*** Opening Data excerpt ***
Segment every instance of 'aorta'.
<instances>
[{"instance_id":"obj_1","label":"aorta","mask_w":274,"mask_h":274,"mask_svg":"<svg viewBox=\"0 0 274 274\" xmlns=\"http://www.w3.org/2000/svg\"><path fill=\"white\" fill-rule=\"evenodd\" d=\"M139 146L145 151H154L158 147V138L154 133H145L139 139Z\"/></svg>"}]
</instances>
*** Closing Data excerpt ***
§ **What you have to do**
In full and word for word, give the listing above again.

§ **Response area**
Segment every instance of 'aorta'.
<instances>
[{"instance_id":"obj_1","label":"aorta","mask_w":274,"mask_h":274,"mask_svg":"<svg viewBox=\"0 0 274 274\" xmlns=\"http://www.w3.org/2000/svg\"><path fill=\"white\" fill-rule=\"evenodd\" d=\"M139 146L145 151H154L158 147V138L154 133H145L139 139Z\"/></svg>"}]
</instances>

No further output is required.